The interior of the church has simple Puritan lines and can accommodate fifteen hundred people. From the choir loft with its large pipe organ extend two long upper galleries displaying twenty-one portraits of Hawaiian monarchs and their families.

In Puritan fashion, the church has served as a meeting place and political center. King Kamehameha III spoke in 1843 after the restoration of the Hawaiian sovereignty following a brief British takeover of the island, intoning what is now the motto of the state of Hawaii: Ua mau ke ea o ka aina i ka pono (the life of the land is preserved in righteousness). It holds Hawaiian-language services on Sundays at 10:30 a.m.
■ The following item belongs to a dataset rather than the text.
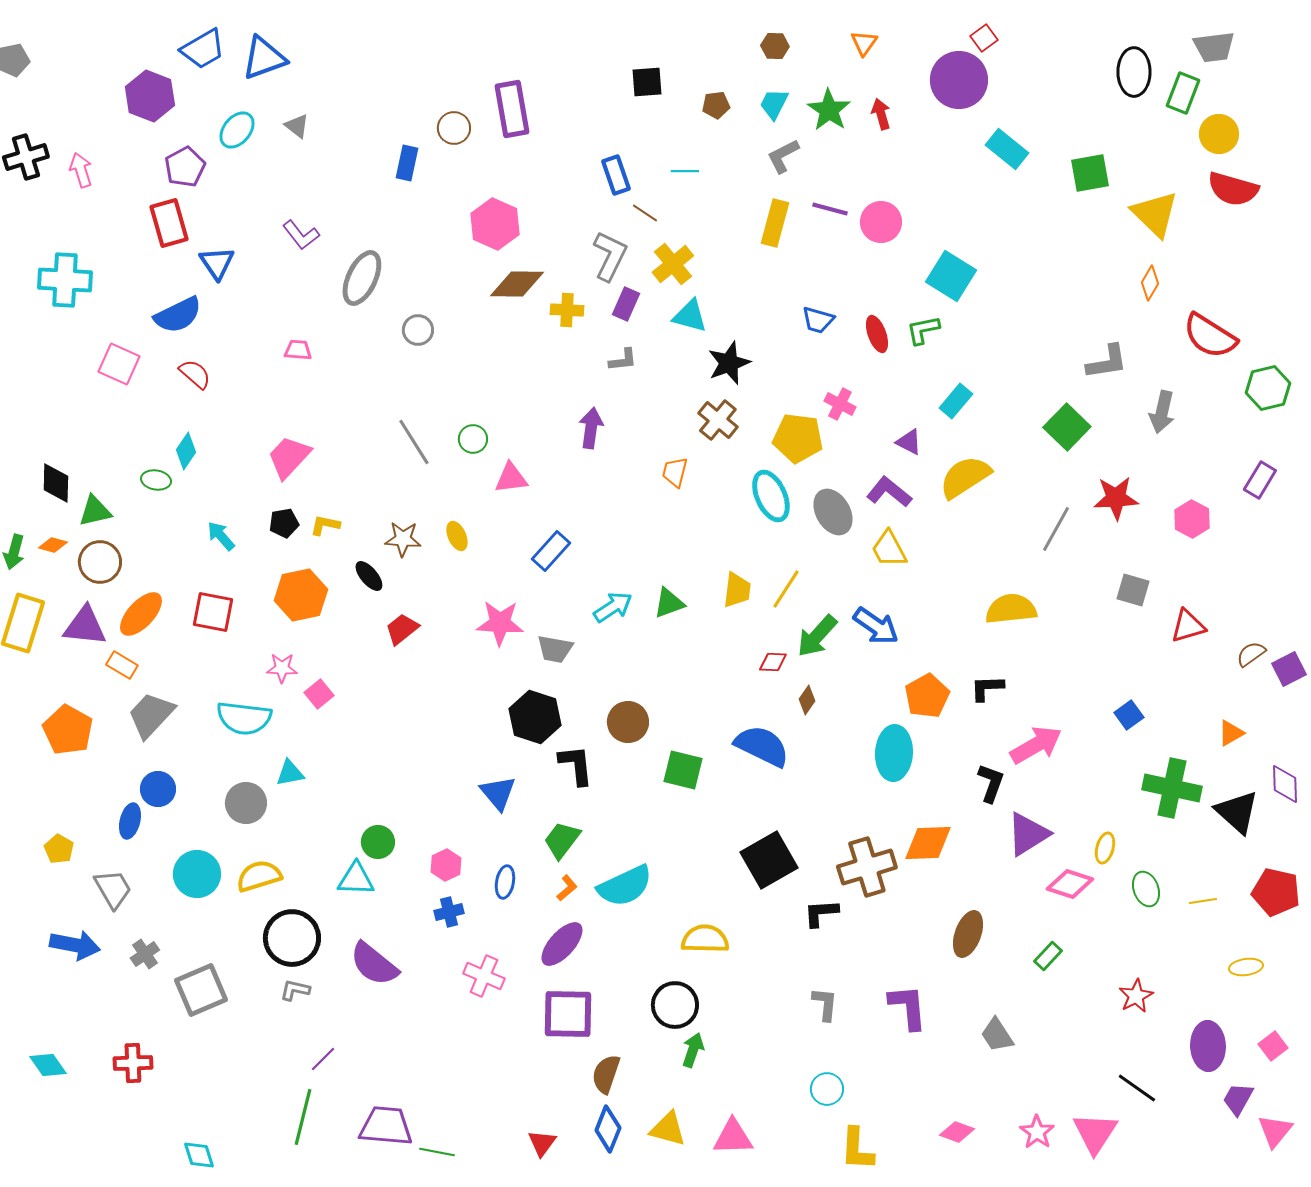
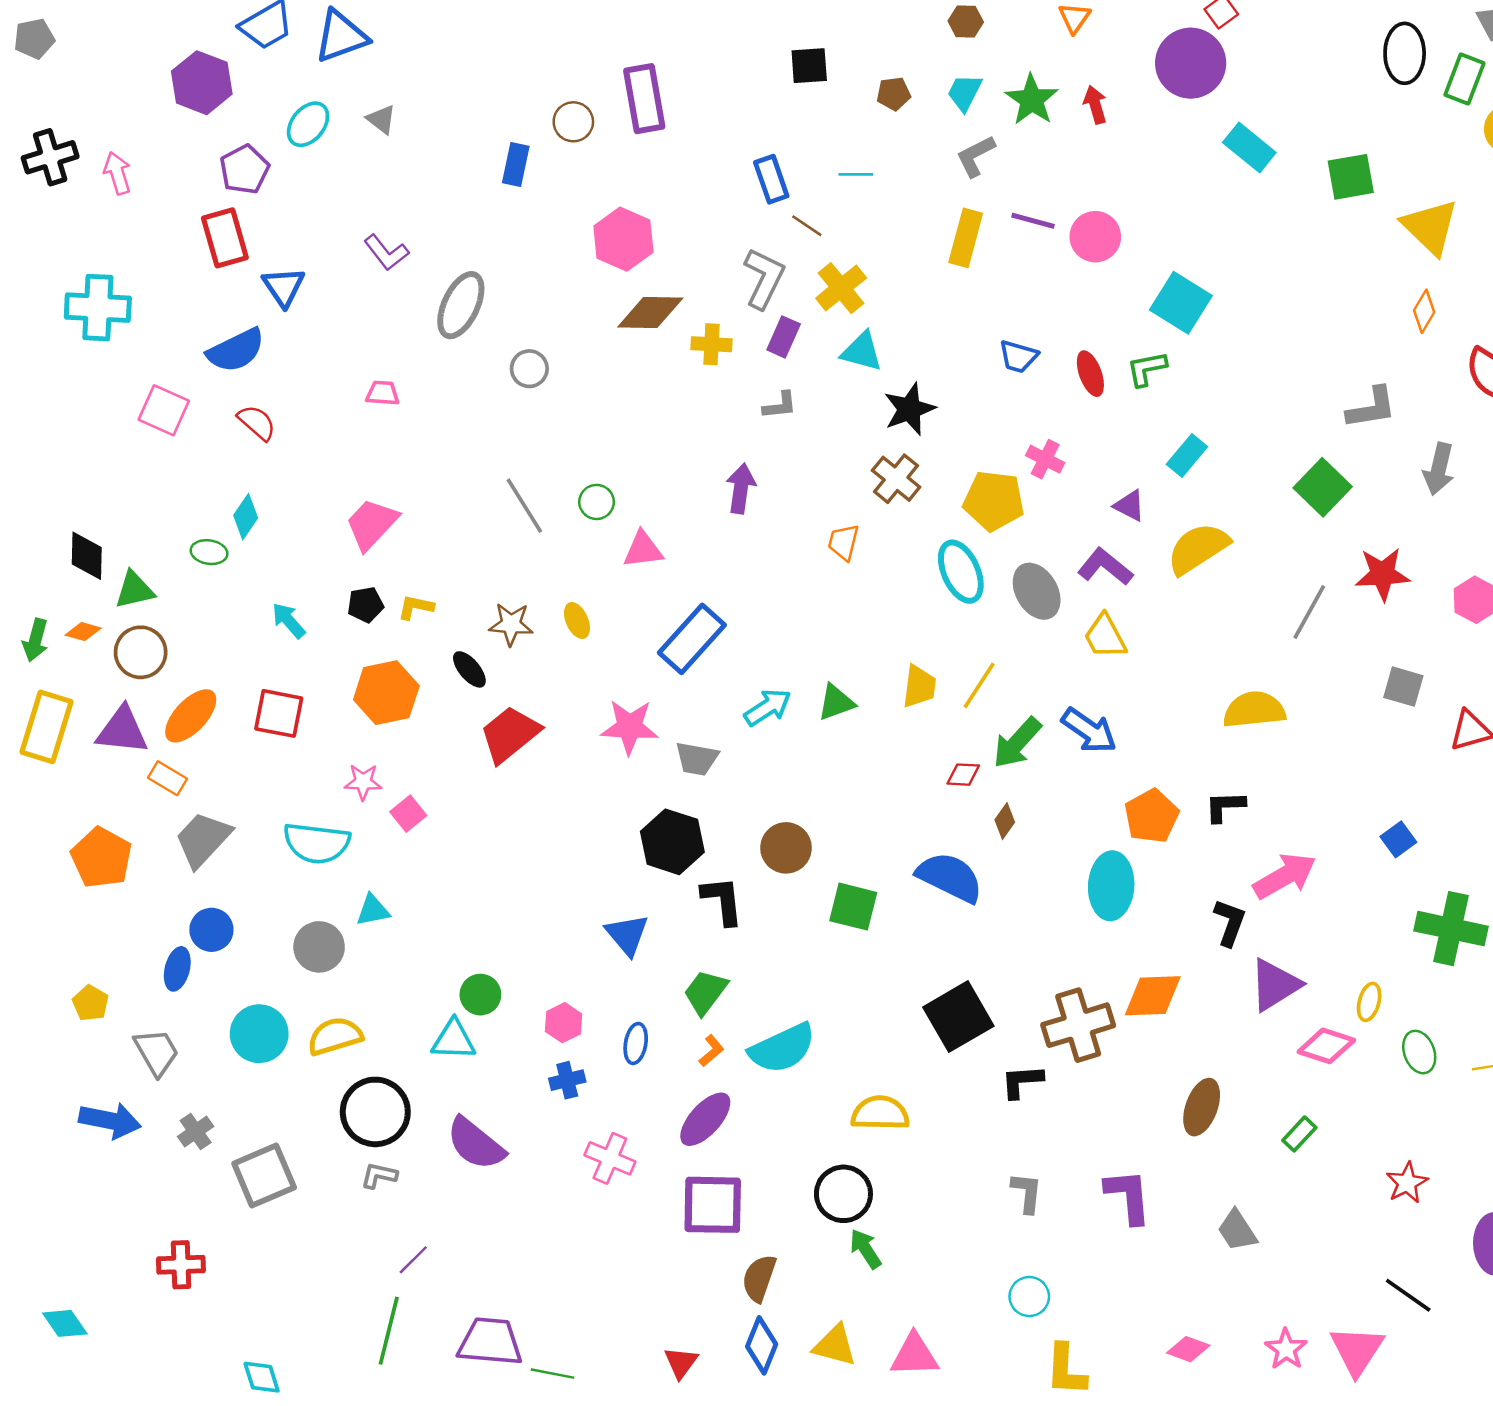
blue rectangle: (551, 551) -> (692, 639), size x1.4
red trapezoid: (402, 629) -> (510, 734), size x1.5
green arrow: (693, 1050) -> (865, 1249), turned -52
cyan diamond: (48, 1065) -> (65, 1323), moved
The grounds include two cemeteries. The missionaries and their descendants are buried at the back of the church. Native Hawaiians are buried on the harbor side, an estimated two thousand in the 1800’s, many victims of diseases introduced by early sailors and settlers. King William Lunalilo is buried to the right of the churchyard’s main entrance in a Gothic mausoleum.

The name Ka-wai-a-Hao means “the water used by Hao,” a chief who was carried frequently from her home in Moiliili for ceremonial bathing and purification in a spring located perhaps near the present News Building on King Street. A stone was moved from the spring to the churchyard and set in the present artificial pool supplied by piped water.



The Mission Houses

The three restored and refurnished early nineteenth century buildings comprise the Mission Houses Museum. Frame House, built in 1821, a rectory for Kawaiahao Church, is the oldest wooden house in Hawaii. The precut timber for this two-story white frame house was shipped around Cape Horn from Boston. Chamberlain House, completed in 1831, is a more elegant, large coral house that initially served as the residence for the family of Levi Chamberlain, the mission’s purchasing agent. Coral House, built in 1841, was used as a printing office and storehouse.



For Further Information

  • Damon, Ethel M. The Stone Church at Kawaiahao. Honolulu: Honolulu Star-Bulletin Press, 1945. Offers photographs, drawings, documents, and excerpts from missionaries’ diaries.
  • Gowans, Alan, and Daina Penkiunas. Fruitful Fields: American Missionary Churches in Hawaii. Honolulu: Department of Land and Natural Resources, 1993. Gives historical and architectural contexts of Hawaiian churches.
  • Scott, Edward B. The Saga of the Sandwich Islands. Lake Tahoe, Nev.: Sierra-Tahoe, 1968. Traces the development of Honolulu and Oahu. Many old photographs.